St. Ronald Kidd's lawyer said Kidd 'suffered from an episode of post-traumatic stress disorder' the night Officer Rasheen McClain was killed

George Hunter
Detroit News

DETROIT— A Detroit police sergeant accused of failing to act after a fellow officer was killed by a gunman last month is retiring from his job.

Sgt. Ronald Kidd had been suspended last week for his response to the Nov. 20 fatal shooting of Officer Rasheen McClain. Following a review, Police Chief James Craig criticized Kidd, saying he "sat in his scout car a block away while you could hear people screaming ‘officer down’ on the radio."

On Thursday, one of Kidd's attorneys, Odey Meroueh, released a statement saying: "Kidd was compelled to retire from the police department today." Meroueh added Kidd, a former Marine, "suffered from an episode of post-traumatic stress disorder" on the night in question.
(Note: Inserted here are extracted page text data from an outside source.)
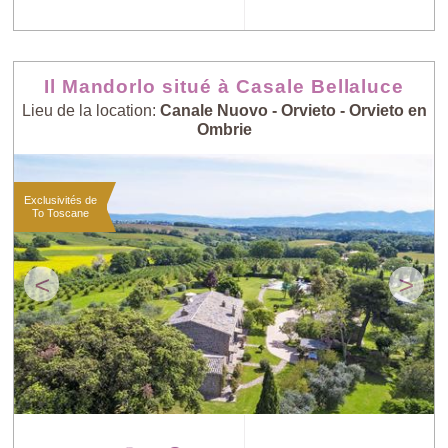
Il Mandorlo situé à Casale Bellaluce
Lieu de la location:
Canale Nuovo - Orvieto - Orvieto en
Ombrie
Exclusivités de
To Toscane
<
>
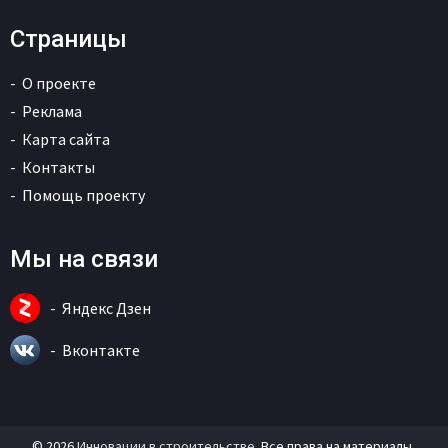
Страницы
О проекте
Реклама
Карта сайта
Контакты
Помощь проекту
Мы на связи
Яндекс Дзен
Вконтакте
© 2026
Инновации в строительстве
. Все права на материалы,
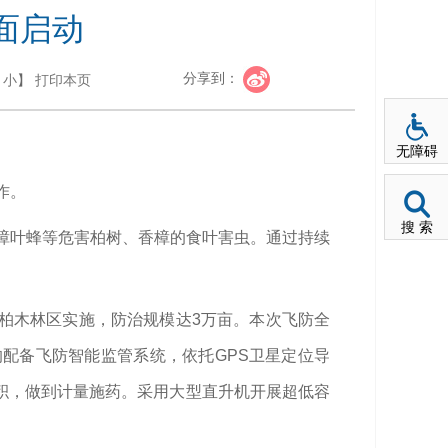
面启动
分享到：
小
】
打印本页
无障碍
作。
搜 索
、樟叶蜂等危害柏树、香樟的食叶害虫。通过持续
柏木林区实施，防治规模达3万亩。
本次飞防全
配备飞防智能监管系统，依托GPS卫星定位导
积，做到计量施药。采用大型直升机开展超低容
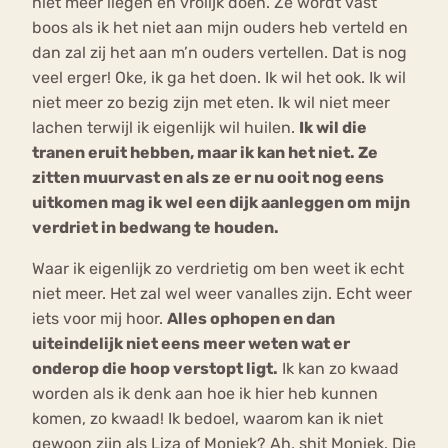
niet meer liegen en vrolijk doen. Ze wordt vast
boos als ik het niet aan mijn ouders heb verteld en
dan zal zij het aan m’n ouders vertellen. Dat is nog
veel erger! Oke, ik ga het doen. Ik wil het ook. Ik wil
niet meer zo bezig zijn met eten. Ik wil niet meer
lachen terwijl ik eigenlijk wil huilen.
Ik wil die
tranen eruit hebben, maar ik kan het niet. Ze
zitten muurvast en als ze er nu ooit nog eens
uitkomen mag ik wel een dijk aanleggen om mijn
verdriet in bedwang te houden.
Waar ik eigenlijk zo verdrietig om ben weet ik echt
niet meer. Het zal wel weer vanalles zijn. Echt weer
iets voor mij hoor.
Alles ophopen en dan
uiteindelijk niet eens meer weten wat er
onderop die hoop verstopt ligt.
Ik kan zo kwaad
worden als ik denk aan hoe ik hier heb kunnen
komen, zo kwaad! Ik bedoel, waarom kan ik niet
gewoon zijn als Liza of Moniek? Ah, shit Moniek. Die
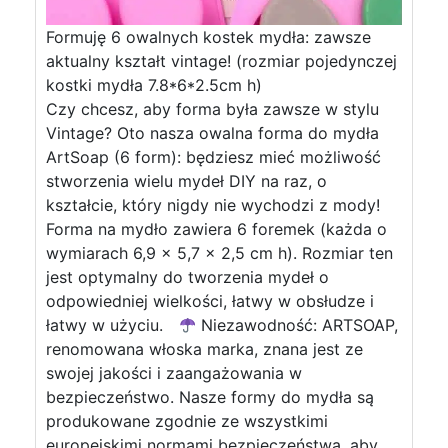
Formuję 6 owalnych kostek mydła: zawsze
aktualny kształt vintage! (rozmiar pojedynczej
kostki mydła 7.8*6*2.5cm h)
Czy chcesz, aby forma była zawsze w stylu
Vintage? Oto nasza owalna forma do mydła
ArtSoap (6 form): będziesz mieć możliwość
stworzenia wielu mydeł DIY na raz, o
kształcie, który nigdy nie wychodzi z mody!
Forma na mydło zawiera 6 foremek (każda o
wymiarach 6,9 x 5,7 x 2,5 cm h). Rozmiar ten
jest optymalny do tworzenia mydeł o
odpowiedniej wielkości, łatwy w obsłudze i
łatwy w użyciu.
Niezawodność: ARTSOAP,
renomowana włoska marka, znana jest ze
swojej jakości i zaangażowania w
bezpieczeństwo. Nasze formy do mydła są
produkowane zgodnie ze wszystkimi
europejskimi normami bezpieczeństwa, aby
"This episode manifested after a culmination of 21 years in service to the people of the city of Detroit as a police officer, and before that to our country as a U.S. Marine," Meroueh said.
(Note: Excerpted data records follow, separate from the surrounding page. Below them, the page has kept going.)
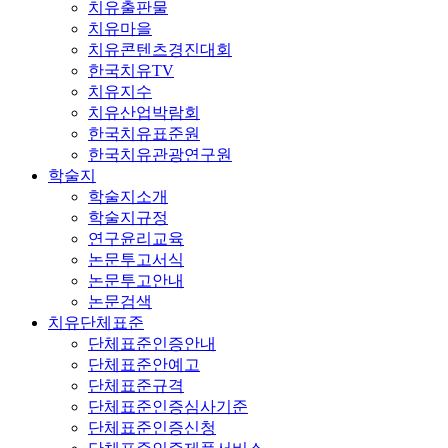
치유출판물
치유마을
치유콘텐츠경진대회
한국치유TV
치유지수
치유산업박람회
한국치유표준원
한국치유관광연구원
학술지
학술지소개
학술지규정
연구윤리교육
논문투고서식
논문투고안내
논문검색
치유단체표준
단체표준인증안내
단체표준안예고
단체표준규격
단체표준인증심사기준
단체표준인증신청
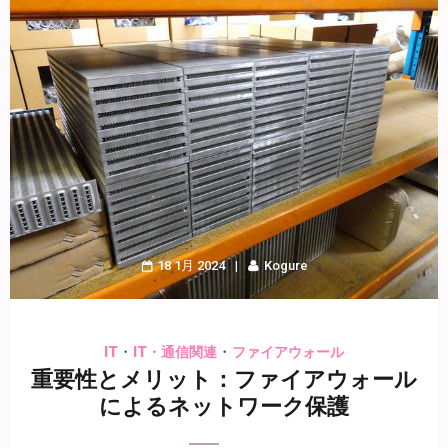
18 1月 2024
Kogure
・
・
IT
IT・通信関連
ファイアウォール
重要性とメリット：ファイアウォール
によるネットワーク保護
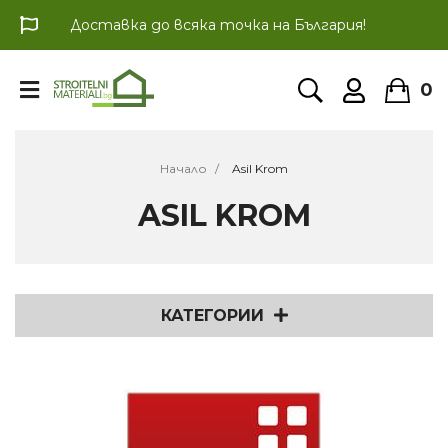
Доставка до всяка точка на България!
0
Начало
Asil Krom
ASIL KROM
КАТЕГОРИИ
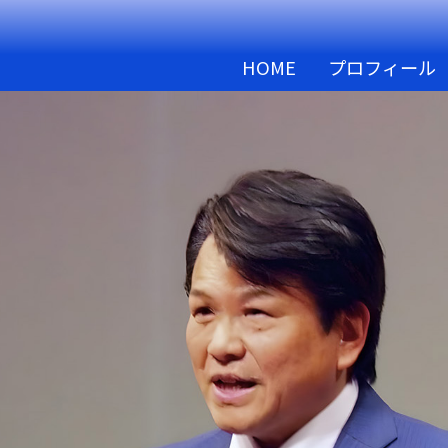
HOME
プロフィール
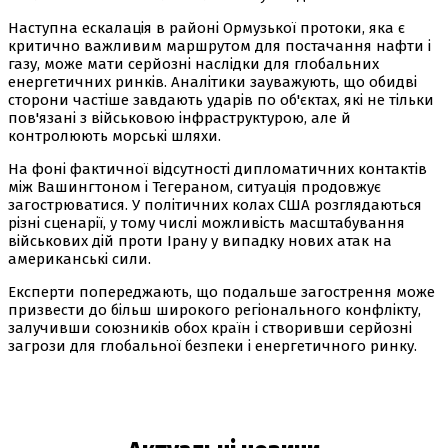
Наступна ескалація в районі Ормузької протоки, яка є
критично важливим маршрутом для постачання нафти і
газу, може мати серйозні наслідки для глобальних
енергетичних ринків. Аналітики зауважують, що обидві
сторони частіше завдають ударів по об'єктах, які не тільки
пов'язані з військовою інфраструктурою, але й
контролюють морські шляхи.
На фоні фактичної відсутності дипломатичних контактів
між Вашингтоном і Тегераном, ситуація продовжує
загострюватися. У політичних колах США розглядаються
різні сценарії, у тому числі можливість масштабування
військових дій проти Ірану у випадку нових атак на
американські сили.
Експерти попереджають, що подальше загострення може
призвести до більш широкого регіонального конфлікту,
залучивши союзників обох країн і створивши серйозні
загрози для глобальної безпеки і енергетичного ринку.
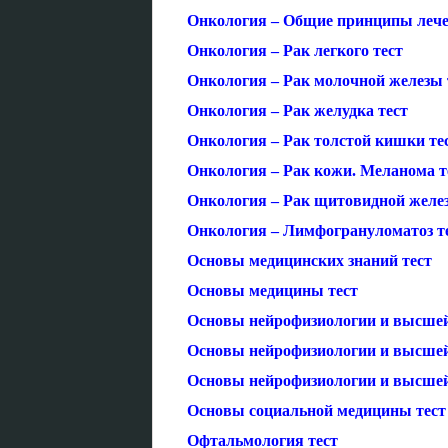
Онкология – Общие принципы лече
Онкология – Рак легкого тест
Онкология – Рак молочной железы 
Онкология – Рак желудка тест
Онкология – Рак толстой кишки те
Онкология – Рак кожи. Меланома т
Онкология – Рак щитовидной желе
Онкология – Лимфогрануломатоз т
Основы медицинских знаний тест
Основы медицины тест
Основы нейрофизиологии и высшей
Основы нейрофизиологии и высшей
Основы нейрофизиологии и высшей 
Основы социальной медицины тест
Офтальмология тест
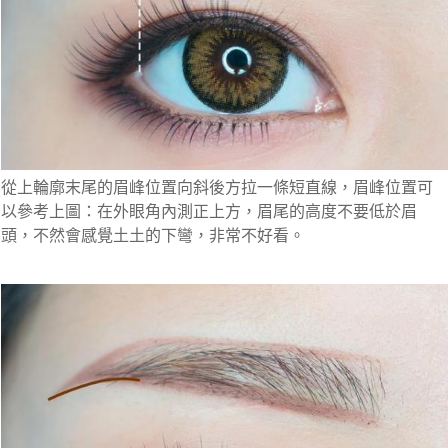
從上輪廓末尾的眉峰位置向斜後方拉一條短直線，眉峰位置可
以參考上圖：在外眼角內測正上方，眉尾的高度不要低於眉
頭，不然會感覺土土的下彎，非常不好看。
Craig said last week the department might seek misdemeanor neglect of duty charges against Kidd.

“Our investigation into the sergeant’s actions is continuing," the chief said Thursday. "As to whether or not his inaction amounts to criminal misconduct will ultimately be the decision of the prosecutor when our investigation is finished.“

The sergeant had been previously terminated for cowardice before being reinstated in a deal Craig said he did not sign off on.
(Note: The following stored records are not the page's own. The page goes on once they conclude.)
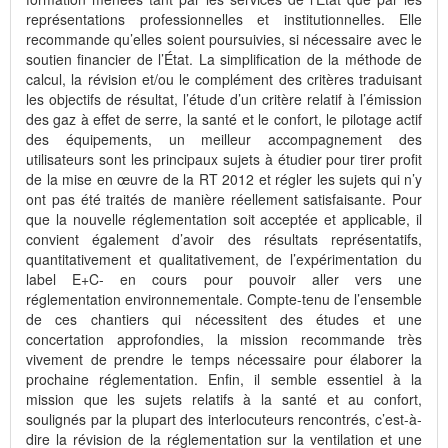
représentations professionnelles et institutionnelles. Elle
recommande qu’elles soient poursuivies, si nécessaire avec le
soutien financier de l’État. La simplification de la méthode de
calcul, la révision et/ou le complément des critères traduisant
les objectifs de résultat, l’étude d’un critère relatif à l’émission
des gaz à effet de serre, la santé et le confort, le pilotage actif
des équipements, un meilleur accompagnement des
utilisateurs sont les principaux sujets à étudier pour tirer profit
de la mise en œuvre de la RT 2012 et régler les sujets qui n’y
ont pas été traités de manière réellement satisfaisante. Pour
que la nouvelle réglementation soit acceptée et applicable, il
convient également d’avoir des résultats représentatifs,
quantitativement et qualitativement, de l’expérimentation du
label E+C- en cours pour pouvoir aller vers une
réglementation environnementale. Compte-tenu de l’ensemble
de ces chantiers qui nécessitent des études et une
concertation approfondies, la mission recommande très
vivement de prendre le temps nécessaire pour élaborer la
prochaine réglementation. Enfin, il semble essentiel à la
mission que les sujets relatifs à la santé et au confort,
soulignés par la plupart des interlocuteurs rencontrés, c’est-à-
dire la révision de la réglementation sur la ventilation et une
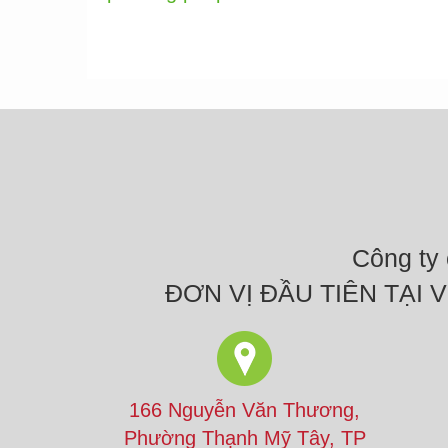
Công ty
ĐƠN VỊ ĐẦU TIÊN TẠI
166 Nguyễn Văn Thương,
Phường Thạnh Mỹ Tây, TP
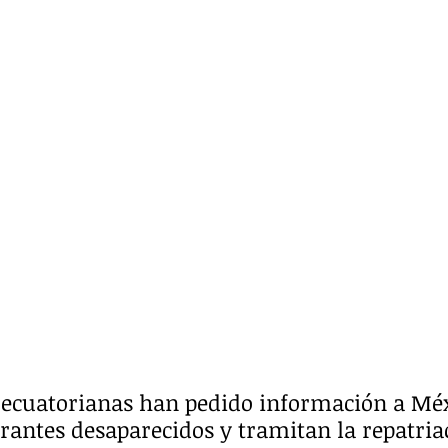
 ecuatorianas han pedido información a Méx
grantes desaparecidos y tramitan la repatriac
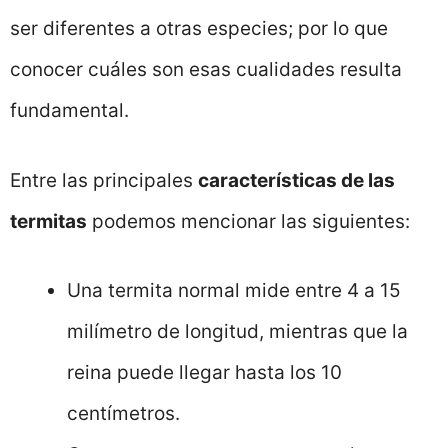
ser diferentes a otras especies; por lo que
conocer cuáles son esas cualidades resulta
fundamental.
Entre las principales
características de las
termitas
podemos mencionar las siguientes:
Una termita normal mide entre 4 a 15
milímetro de longitud, mientras que la
reina puede llegar hasta los 10
centímetros.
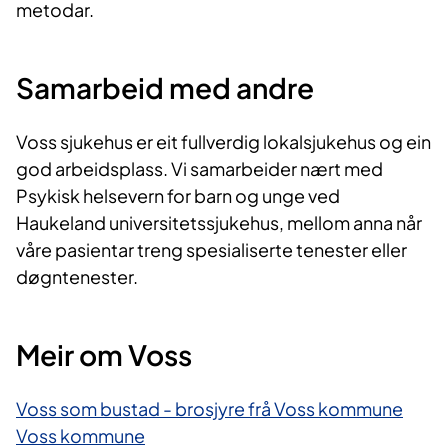
metodar.
Samarbeid med andre
Voss sjukehus er eit fullverdig lokalsjukehus og ein
god arbeidsplass. Vi samarbeider nært med
Psykisk helsevern for barn og unge ved
Haukeland universitetssjukehus, mellom anna når
våre pasientar treng spesialiserte tenester eller
døgntenester.
Meir om Voss
Voss som bustad - brosjyre frå Voss kommune
Voss kommune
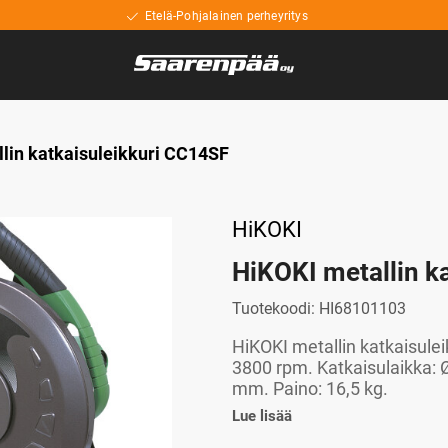
Etelä-Pohjalainen perheyritys
lin katkaisuleikkuri CC14SF
HiKOKI
HiKOKI metallin k
Tuotekoodi:
HI68101103
HiKOKI metallin katkaisule
3800 rpm. Katkaisulaikka: 
mm. Paino: 16,5 kg.
Lue lisää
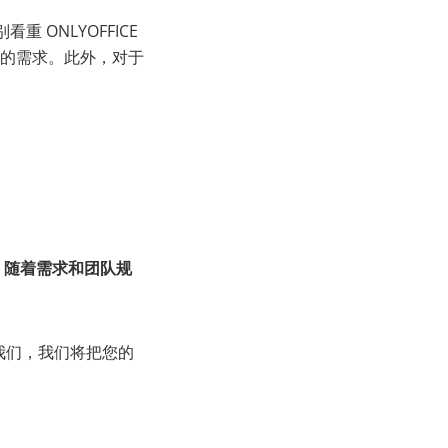
 ONLYOFFICE
的需求。此外，对于
定。随着需求和团队规
我们，我们将把您的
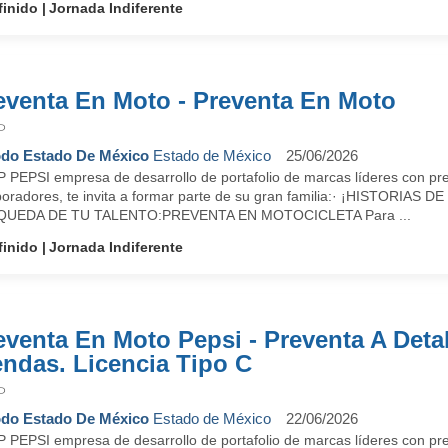
finido
Jornada Indiferente
eventa En Moto - Preventa En Moto
P
do Estado De México
Estado de México
25/06/2026
 PEPSI empresa de desarrollo de portafolio de marcas líderes con pre
boradores, te invita a formar parte de su gran familia:· ¡HISTORI
UEDA DE TU TALENTO:PREVENTA EN MOTOCICLETA Para ...
finido
Jornada Indiferente
eventa En Moto Pepsi - Preventa A Deta
endas. Licencia Tipo C
P
do Estado De México
Estado de México
22/06/2026
 PEPSI empresa de desarrollo de portafolio de marcas líderes con pre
Kidd was fired from the police department in 2014 for cowardice after police video showed he failed to act while his female partner was being assaulted by a mentally ill man in a detention facility, Craig said.

Kidd got his job back via an internal plea agreement, although Craig said he didn't agree to the 2015 deal, which he said was signed by someone else using the chief's name. Craig said he's investigating what happened with the signature, which he insisted wasn't his handwriting.

That agreement lowered Kidd's punishment from termination for cowardice to a 68-day suspension, Craig said.

Last month, McClain was killed after he and partner Phillippe Batoum-Bisse responded to a reported home invasion by a 28-year-old man armed with a rifle. According to Craig, McClain called for backup and then led a team of four officers into the house to search for the gunman.

As they descended the basement stairs, Craig said the man fired two shots, fatally striking McClain in the neck and Batoum-Bisse in the left ankle.

On Thursday, the suspect, JuJuan Parks, a 28-year-old parolee from Detroit, was arraigned via video from a Michigan Department of Corrections facility in Jackson, where he has been held on parole violations since just days after the Nov. 20 slaying.

Parks is charged with first-degree premeditated murder/first-degree murder of a police officer, three counts of assault with intent to murder, resisting and obstructing a police officer causing death, discharge of a weapon in a building causing death, discharge of a weapon in a building causing serious impairment, felon in possession of a firearm, and eights counts of felony firearm second offense.

Meanwhile, Kidd's attorney said the sergeant has been falsely portrayed as a coward.

"While Sgt. Kidd mourns for officer McClain, nothing he could have done on the night in question could have prevented the tragedy that occurred," Meroueh said.